● What you need to do: Comb the records below for the string "place" and copy each line where it turns up.

(Transcribed page contents)
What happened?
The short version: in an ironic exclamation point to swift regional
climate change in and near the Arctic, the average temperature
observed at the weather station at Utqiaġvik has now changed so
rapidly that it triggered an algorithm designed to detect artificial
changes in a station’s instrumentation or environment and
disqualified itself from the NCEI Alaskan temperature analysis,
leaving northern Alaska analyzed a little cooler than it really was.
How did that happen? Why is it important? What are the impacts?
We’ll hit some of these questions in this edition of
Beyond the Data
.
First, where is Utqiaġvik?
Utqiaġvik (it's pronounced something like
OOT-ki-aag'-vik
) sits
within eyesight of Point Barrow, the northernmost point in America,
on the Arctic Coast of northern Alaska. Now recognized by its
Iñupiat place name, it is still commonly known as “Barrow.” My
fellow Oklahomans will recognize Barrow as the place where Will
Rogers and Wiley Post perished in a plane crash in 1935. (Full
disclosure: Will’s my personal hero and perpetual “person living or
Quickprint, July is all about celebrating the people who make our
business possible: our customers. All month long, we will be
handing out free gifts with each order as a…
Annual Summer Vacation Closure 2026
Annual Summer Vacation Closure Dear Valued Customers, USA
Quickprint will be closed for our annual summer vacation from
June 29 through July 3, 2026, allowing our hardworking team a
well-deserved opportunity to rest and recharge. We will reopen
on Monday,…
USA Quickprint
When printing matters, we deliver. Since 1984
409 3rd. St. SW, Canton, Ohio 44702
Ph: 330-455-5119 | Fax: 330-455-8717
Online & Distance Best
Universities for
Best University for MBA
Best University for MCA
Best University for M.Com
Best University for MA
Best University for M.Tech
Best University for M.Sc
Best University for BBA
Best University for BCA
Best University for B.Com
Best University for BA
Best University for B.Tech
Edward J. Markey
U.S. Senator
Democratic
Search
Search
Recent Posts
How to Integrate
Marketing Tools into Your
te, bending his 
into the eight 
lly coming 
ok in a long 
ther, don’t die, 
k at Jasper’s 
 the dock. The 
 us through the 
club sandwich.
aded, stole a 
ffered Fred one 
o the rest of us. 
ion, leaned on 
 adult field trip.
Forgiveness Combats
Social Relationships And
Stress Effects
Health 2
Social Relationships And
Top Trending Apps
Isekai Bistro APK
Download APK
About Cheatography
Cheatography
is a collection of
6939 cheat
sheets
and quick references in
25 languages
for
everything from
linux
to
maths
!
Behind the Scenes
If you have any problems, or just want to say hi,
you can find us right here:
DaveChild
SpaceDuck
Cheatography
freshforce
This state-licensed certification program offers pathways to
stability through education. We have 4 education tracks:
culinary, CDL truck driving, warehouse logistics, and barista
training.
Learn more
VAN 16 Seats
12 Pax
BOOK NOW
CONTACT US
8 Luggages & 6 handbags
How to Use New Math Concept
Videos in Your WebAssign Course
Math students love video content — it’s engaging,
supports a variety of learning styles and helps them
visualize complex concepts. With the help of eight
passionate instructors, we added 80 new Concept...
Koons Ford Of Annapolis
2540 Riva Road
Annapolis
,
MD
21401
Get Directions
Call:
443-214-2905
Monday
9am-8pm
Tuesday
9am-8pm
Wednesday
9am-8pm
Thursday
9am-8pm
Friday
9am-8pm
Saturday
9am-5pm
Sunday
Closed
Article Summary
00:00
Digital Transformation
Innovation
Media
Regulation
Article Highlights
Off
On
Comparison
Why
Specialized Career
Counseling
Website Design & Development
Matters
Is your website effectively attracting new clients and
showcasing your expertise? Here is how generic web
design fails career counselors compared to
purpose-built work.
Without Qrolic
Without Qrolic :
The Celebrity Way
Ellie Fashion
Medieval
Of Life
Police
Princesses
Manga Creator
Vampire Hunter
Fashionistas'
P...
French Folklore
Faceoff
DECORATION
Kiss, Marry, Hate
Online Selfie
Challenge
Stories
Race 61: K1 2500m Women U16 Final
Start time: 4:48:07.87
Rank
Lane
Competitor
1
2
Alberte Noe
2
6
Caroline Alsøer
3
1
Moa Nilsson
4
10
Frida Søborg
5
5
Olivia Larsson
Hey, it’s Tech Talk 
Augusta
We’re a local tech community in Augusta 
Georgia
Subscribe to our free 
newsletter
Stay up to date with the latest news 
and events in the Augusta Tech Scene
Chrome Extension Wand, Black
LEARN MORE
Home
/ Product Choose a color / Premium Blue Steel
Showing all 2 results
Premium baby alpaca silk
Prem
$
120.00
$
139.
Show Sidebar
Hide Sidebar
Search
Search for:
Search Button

● Written response:
Iñupiat place name, it is still commonly known as “Barrow.” My
fellow Oklahomans will recognize Barrow as the place where Will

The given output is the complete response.